For oil crisis: Petroleum Division, OGRA refuse to take blame


With the country witnessing an oil crisis amid the Covid-19 pandemic, the Petroleum Division and the Oil and Gas Regulatory Authority (Ogra) have passed the buck on to each other for forcing oil marketing companies (OMCs) to keep 20 days of oil stocks, which has perturbed government functionaries.

Under licensing conditions, OMCs are bound to maintain oil stocks for 20 days to meet demand in case of any emergency. However, during the recent crisis, some OMCs hoarded fuel products whereas others failed to keep stocks for 20 days, which led to a prolonged oil crisis in the country.

Sources told The Express Tribune that cabinet members in a recent meeting took up the matter and inquired who was responsible for ensuring OMCs kept oil stocks for 20 days.

Special Assistant to Prime Minister on Petroleum Nadeem Babar told the meeting that the regulator was to ensure that oil stocks were maintained for 20 days.

However, Ogra Chairperson Uzma Adil said under the Ogra Marketing Rules 2016 the authority was only responsible for the development of storage infrastructure whereas determining the supply and demand of petroleum products was the function of Petroleum Division.

She said the Petroleum Division called a product review meeting every month to determine the supply and demand situation, in which Ogra also participated.

At present, enforcement measures were being carried out jointly. Cabinet members expressed their dismay over the performance of both the Petroleum Division and Ogra, noting that both the entities should have performed their role mandated by relevant laws and rules.

The cabinet noted that Ogra and the Petroleum Division had legal authority to physically enter and inspect storage facilities of oil companies. The cabinet expressed extreme disappointment over petroleum shortage in the country, which took shine off government’s recent decision to pass the impact of sharply lower international fuel prices on to consumers.

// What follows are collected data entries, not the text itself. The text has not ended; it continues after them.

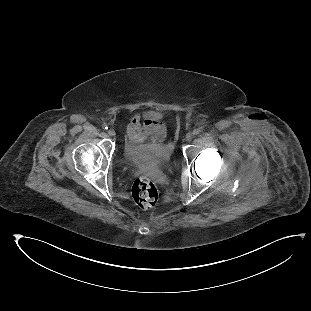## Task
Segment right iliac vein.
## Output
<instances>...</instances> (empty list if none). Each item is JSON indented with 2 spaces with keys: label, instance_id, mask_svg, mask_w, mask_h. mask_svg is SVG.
Here are the masks:
<instances>
[{
  "label": "right iliac vein",
  "instance_id": "right-iliac-vein-1",
  "mask_svg": "<svg viewBox=\"0 0 311 311\" xmlns=\"http://www.w3.org/2000/svg\"><path fill=\"white\" fill-rule=\"evenodd\" d=\"M107 133L110 137L115 136V131L113 129H109Z\"/></svg>",
  "mask_w": 311,
  "mask_h": 311
}]
</instances>
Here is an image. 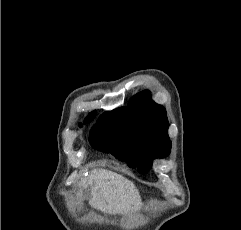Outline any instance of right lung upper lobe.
<instances>
[{
  "instance_id": "right-lung-upper-lobe-1",
  "label": "right lung upper lobe",
  "mask_w": 241,
  "mask_h": 230,
  "mask_svg": "<svg viewBox=\"0 0 241 230\" xmlns=\"http://www.w3.org/2000/svg\"><path fill=\"white\" fill-rule=\"evenodd\" d=\"M95 115H96V112H95V111L90 112L89 115H88V117H86L85 121H86V122L92 121V120L94 119Z\"/></svg>"
}]
</instances>
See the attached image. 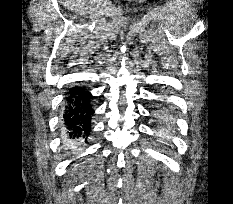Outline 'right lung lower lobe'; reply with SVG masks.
Returning a JSON list of instances; mask_svg holds the SVG:
<instances>
[{
    "label": "right lung lower lobe",
    "mask_w": 233,
    "mask_h": 204,
    "mask_svg": "<svg viewBox=\"0 0 233 204\" xmlns=\"http://www.w3.org/2000/svg\"><path fill=\"white\" fill-rule=\"evenodd\" d=\"M64 124L71 140L85 139L91 132V117L94 113L90 104L91 94L81 87H73L66 94Z\"/></svg>",
    "instance_id": "obj_1"
}]
</instances>
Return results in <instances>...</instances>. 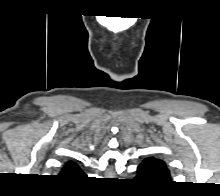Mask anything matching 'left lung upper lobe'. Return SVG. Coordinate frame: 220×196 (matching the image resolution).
Segmentation results:
<instances>
[{"label":"left lung upper lobe","mask_w":220,"mask_h":196,"mask_svg":"<svg viewBox=\"0 0 220 196\" xmlns=\"http://www.w3.org/2000/svg\"><path fill=\"white\" fill-rule=\"evenodd\" d=\"M144 161L149 162L157 170V172L161 175V177L165 181H168V182L170 181L171 179L170 172L167 168L166 163L163 160L150 157V158H146Z\"/></svg>","instance_id":"left-lung-upper-lobe-1"}]
</instances>
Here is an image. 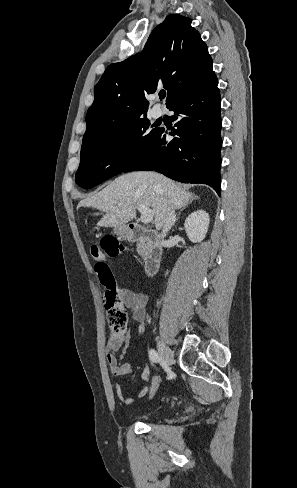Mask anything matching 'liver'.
<instances>
[{
	"label": "liver",
	"mask_w": 297,
	"mask_h": 488,
	"mask_svg": "<svg viewBox=\"0 0 297 488\" xmlns=\"http://www.w3.org/2000/svg\"><path fill=\"white\" fill-rule=\"evenodd\" d=\"M192 197L169 178L156 173L139 171L123 174L97 194L81 200L79 207H91L105 212L97 223L102 227L125 226L136 216L138 204L152 208L156 228L164 225L167 209L183 207Z\"/></svg>",
	"instance_id": "1"
}]
</instances>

The special assistant to the prime minister on petroleum explained that the existing price determination mechanism for regulated petroleum products was such that it worked well when international prices were stable but failed during periods of volatility. The reason behind that was the monthly price indexation with Pakistan State Oil’s (PSO) fuel purchase prices. A lag of 30 to 45 days resulted in inventory losses for the OMCs.

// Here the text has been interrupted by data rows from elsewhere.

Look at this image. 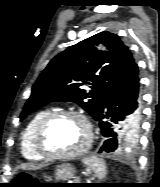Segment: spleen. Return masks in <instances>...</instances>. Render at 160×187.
<instances>
[{
    "instance_id": "obj_1",
    "label": "spleen",
    "mask_w": 160,
    "mask_h": 187,
    "mask_svg": "<svg viewBox=\"0 0 160 187\" xmlns=\"http://www.w3.org/2000/svg\"><path fill=\"white\" fill-rule=\"evenodd\" d=\"M85 164H87L93 172L96 174V176L99 179H102L105 177L107 171H106V165L105 162L98 158H86L83 160Z\"/></svg>"
}]
</instances>
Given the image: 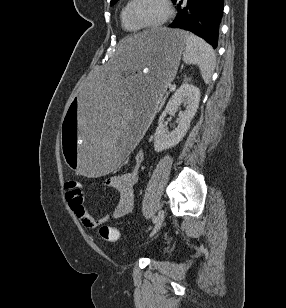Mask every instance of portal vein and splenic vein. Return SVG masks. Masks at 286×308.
Masks as SVG:
<instances>
[{
	"label": "portal vein and splenic vein",
	"mask_w": 286,
	"mask_h": 308,
	"mask_svg": "<svg viewBox=\"0 0 286 308\" xmlns=\"http://www.w3.org/2000/svg\"><path fill=\"white\" fill-rule=\"evenodd\" d=\"M170 89H171V90H174V89H175V85H171V86H170Z\"/></svg>",
	"instance_id": "18ae733b"
}]
</instances>
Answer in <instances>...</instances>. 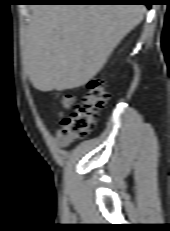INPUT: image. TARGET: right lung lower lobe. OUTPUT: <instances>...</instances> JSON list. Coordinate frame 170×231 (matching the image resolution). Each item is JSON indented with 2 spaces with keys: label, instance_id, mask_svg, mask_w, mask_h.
<instances>
[{
  "label": "right lung lower lobe",
  "instance_id": "98d812e1",
  "mask_svg": "<svg viewBox=\"0 0 170 231\" xmlns=\"http://www.w3.org/2000/svg\"><path fill=\"white\" fill-rule=\"evenodd\" d=\"M44 3H142L150 7L149 0H31Z\"/></svg>",
  "mask_w": 170,
  "mask_h": 231
}]
</instances>
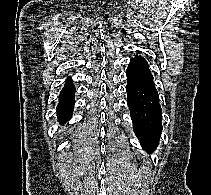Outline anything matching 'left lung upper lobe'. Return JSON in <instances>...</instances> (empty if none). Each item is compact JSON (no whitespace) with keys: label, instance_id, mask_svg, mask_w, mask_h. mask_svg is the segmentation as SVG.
<instances>
[{"label":"left lung upper lobe","instance_id":"5c2ea615","mask_svg":"<svg viewBox=\"0 0 211 195\" xmlns=\"http://www.w3.org/2000/svg\"><path fill=\"white\" fill-rule=\"evenodd\" d=\"M136 58L144 59V58H143V57H141V56H139V57L137 56Z\"/></svg>","mask_w":211,"mask_h":195}]
</instances>
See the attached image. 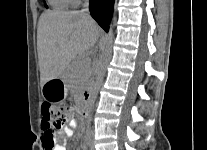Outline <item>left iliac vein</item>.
<instances>
[{
  "label": "left iliac vein",
  "instance_id": "obj_1",
  "mask_svg": "<svg viewBox=\"0 0 207 150\" xmlns=\"http://www.w3.org/2000/svg\"><path fill=\"white\" fill-rule=\"evenodd\" d=\"M90 147H91V150H94V147H93V144H92V140L90 141Z\"/></svg>",
  "mask_w": 207,
  "mask_h": 150
}]
</instances>
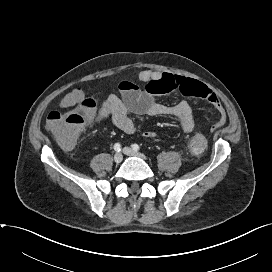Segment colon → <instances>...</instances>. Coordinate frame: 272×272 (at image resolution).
<instances>
[{"mask_svg":"<svg viewBox=\"0 0 272 272\" xmlns=\"http://www.w3.org/2000/svg\"><path fill=\"white\" fill-rule=\"evenodd\" d=\"M61 106L62 111L48 114L46 126L60 145L69 148L75 144L96 103L84 97L81 91L73 90L64 97ZM189 146L193 153L199 154L205 150L207 140L205 136L197 134L192 137Z\"/></svg>","mask_w":272,"mask_h":272,"instance_id":"1","label":"colon"}]
</instances>
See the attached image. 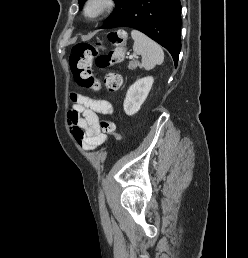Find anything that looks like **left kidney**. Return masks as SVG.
Here are the masks:
<instances>
[{"mask_svg": "<svg viewBox=\"0 0 248 258\" xmlns=\"http://www.w3.org/2000/svg\"><path fill=\"white\" fill-rule=\"evenodd\" d=\"M153 82V77L148 76L138 79L129 87L123 105L127 115L132 116L140 110L141 105L144 103L151 90Z\"/></svg>", "mask_w": 248, "mask_h": 258, "instance_id": "1", "label": "left kidney"}]
</instances>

A proposal to change the existing mechanism was being submitted to the Economic Coordination Committee (ECC), under which prices would be determined fortnightly by using the Platts Index.

However, the cabinet did not agree with the explanation, saying OMCs were more than happy to pocket windfall gains when oil prices were high but were reluctant to bear losses when prices went down.

Under the terms of contract, the OMCs were bound to keep 20 days of petroleum stock, which they apparently failed to maintain.

The cabinet members expressed concern, asking why timely remedial measures were not taken when the Petroleum Division had ostensibly realised looming shortage in mid-May. They called for fixing responsibility for the shortage.

PM aide Babar clarified that against supply of 650,000 metric tons in June 2019, the availability of 850,000 MT was ensured at present through 40% increase in imports by PSO.

However, an unexpected surge in demand was witnessed, which could be due to the relaxation in lockdown or because of panic buying, but exact reasons for the shortage were being determined. Nevertheless, administrative measures against possible hoarding by either OMCs or petrol filling stations were being taken.